◆ Task objective
Write out, word for word, only the data from its first line to the line containing "What do you see at coordinates (99, 2383)".

(Stored records)
- Opening Delimiter -

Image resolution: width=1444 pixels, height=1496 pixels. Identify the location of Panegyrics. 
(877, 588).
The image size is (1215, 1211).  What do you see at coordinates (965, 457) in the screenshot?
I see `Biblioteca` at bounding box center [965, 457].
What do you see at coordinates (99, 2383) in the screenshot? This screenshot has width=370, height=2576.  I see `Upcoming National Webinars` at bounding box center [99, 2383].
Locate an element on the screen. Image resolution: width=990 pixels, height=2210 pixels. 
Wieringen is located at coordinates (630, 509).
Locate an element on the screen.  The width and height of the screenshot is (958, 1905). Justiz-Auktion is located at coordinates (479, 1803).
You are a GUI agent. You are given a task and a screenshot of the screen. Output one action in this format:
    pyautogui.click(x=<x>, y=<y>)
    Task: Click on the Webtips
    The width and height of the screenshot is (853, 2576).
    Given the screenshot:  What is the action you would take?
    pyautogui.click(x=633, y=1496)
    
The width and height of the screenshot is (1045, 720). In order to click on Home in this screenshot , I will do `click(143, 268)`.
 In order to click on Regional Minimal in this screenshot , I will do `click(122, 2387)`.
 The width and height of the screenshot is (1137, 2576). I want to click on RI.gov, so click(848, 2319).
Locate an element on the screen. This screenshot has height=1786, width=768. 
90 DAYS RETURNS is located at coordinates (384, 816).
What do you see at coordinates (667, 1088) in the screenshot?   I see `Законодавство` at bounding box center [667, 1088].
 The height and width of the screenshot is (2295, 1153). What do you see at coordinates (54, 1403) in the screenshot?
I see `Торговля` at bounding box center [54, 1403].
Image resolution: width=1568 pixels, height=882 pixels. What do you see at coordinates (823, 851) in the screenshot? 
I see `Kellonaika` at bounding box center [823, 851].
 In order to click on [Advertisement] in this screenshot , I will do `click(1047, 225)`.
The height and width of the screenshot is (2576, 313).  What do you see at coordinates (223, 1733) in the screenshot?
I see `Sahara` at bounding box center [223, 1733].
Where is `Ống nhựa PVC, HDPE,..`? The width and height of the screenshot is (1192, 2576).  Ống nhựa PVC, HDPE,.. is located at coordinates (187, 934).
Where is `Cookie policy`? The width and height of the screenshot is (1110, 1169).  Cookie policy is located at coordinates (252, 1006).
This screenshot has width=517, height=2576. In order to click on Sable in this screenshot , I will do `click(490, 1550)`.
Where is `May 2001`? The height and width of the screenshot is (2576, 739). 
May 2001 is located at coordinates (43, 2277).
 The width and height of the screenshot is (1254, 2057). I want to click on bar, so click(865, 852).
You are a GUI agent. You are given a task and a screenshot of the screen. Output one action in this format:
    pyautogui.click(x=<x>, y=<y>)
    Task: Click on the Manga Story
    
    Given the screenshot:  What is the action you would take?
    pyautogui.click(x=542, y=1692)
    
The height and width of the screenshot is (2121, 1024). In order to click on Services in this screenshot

- Closing Delimiter -

◆ Result
Image resolution: width=1444 pixels, height=1496 pixels. Identify the location of Panegyrics. 
(877, 588).
The image size is (1215, 1211).  What do you see at coordinates (965, 457) in the screenshot?
I see `Biblioteca` at bounding box center [965, 457].
What do you see at coordinates (99, 2383) in the screenshot? This screenshot has width=370, height=2576.  I see `Upcoming National Webinars` at bounding box center [99, 2383].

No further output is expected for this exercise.